» **Task requirements**:
Look for the word "agus" in the records, and copy each line where it appears.

» **Data**:
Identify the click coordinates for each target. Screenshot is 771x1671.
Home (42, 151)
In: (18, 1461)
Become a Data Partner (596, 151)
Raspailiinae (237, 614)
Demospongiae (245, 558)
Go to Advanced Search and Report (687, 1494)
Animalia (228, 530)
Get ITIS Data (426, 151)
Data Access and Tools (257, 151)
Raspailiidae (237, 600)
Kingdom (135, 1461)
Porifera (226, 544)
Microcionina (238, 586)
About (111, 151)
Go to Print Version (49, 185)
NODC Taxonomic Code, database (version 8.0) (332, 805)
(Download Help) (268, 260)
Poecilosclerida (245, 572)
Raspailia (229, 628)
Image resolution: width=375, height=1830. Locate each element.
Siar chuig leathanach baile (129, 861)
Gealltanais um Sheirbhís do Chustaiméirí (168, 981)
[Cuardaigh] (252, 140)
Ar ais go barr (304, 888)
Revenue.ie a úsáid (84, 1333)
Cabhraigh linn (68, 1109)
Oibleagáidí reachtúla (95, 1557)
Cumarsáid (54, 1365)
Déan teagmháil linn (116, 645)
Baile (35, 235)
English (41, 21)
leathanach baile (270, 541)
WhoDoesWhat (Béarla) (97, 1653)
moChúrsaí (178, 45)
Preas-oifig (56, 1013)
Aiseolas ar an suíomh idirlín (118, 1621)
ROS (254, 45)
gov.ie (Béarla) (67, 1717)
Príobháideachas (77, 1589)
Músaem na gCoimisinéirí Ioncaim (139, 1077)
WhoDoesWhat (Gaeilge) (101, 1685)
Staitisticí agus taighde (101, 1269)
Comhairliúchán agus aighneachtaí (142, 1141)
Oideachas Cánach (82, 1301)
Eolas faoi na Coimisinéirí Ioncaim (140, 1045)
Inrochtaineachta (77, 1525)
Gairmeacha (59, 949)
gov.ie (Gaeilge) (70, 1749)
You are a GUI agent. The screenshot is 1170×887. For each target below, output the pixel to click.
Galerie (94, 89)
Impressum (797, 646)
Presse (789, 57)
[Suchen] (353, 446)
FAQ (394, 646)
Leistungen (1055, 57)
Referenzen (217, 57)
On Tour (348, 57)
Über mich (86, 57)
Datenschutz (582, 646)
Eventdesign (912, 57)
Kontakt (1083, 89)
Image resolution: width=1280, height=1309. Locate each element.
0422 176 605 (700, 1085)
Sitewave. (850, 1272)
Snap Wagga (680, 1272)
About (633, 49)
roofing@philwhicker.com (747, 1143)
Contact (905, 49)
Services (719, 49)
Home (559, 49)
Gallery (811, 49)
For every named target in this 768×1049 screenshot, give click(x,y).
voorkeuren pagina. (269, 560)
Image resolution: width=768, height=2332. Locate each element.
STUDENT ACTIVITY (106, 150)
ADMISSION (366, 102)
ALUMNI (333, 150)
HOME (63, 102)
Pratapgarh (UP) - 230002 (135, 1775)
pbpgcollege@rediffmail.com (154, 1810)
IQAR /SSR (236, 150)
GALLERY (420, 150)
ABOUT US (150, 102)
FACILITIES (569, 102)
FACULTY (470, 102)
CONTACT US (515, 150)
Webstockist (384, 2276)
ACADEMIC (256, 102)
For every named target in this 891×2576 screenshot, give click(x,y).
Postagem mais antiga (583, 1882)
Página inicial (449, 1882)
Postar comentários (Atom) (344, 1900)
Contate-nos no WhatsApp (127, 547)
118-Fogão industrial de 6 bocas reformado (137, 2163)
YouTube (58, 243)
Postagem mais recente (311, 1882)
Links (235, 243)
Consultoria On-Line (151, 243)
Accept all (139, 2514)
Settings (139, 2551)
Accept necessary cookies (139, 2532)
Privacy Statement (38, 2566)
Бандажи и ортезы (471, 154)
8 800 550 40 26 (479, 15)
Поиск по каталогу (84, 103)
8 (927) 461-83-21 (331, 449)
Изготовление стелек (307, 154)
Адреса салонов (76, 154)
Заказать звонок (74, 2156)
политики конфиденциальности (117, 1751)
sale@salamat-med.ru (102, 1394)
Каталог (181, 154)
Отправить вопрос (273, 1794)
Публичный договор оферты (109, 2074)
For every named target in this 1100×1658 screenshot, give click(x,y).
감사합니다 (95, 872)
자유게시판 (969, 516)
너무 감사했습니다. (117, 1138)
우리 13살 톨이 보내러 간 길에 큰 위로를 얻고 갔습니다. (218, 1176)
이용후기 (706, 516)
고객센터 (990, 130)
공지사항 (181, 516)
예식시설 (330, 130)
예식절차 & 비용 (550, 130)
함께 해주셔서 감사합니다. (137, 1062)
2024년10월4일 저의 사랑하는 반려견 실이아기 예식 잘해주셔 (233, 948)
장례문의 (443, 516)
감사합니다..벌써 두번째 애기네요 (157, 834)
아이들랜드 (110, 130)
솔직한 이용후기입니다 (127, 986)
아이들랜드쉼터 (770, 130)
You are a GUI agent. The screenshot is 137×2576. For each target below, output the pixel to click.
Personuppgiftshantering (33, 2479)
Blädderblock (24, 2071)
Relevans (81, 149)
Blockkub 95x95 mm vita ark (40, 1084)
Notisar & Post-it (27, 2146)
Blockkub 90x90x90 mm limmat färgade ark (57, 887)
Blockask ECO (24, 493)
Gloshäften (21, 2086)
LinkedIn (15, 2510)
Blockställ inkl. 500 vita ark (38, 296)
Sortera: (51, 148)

» **Solved exercise**:
Staitisticí agus taighde (101, 1269)
Comhairliúchán agus aighneachtaí (142, 1141)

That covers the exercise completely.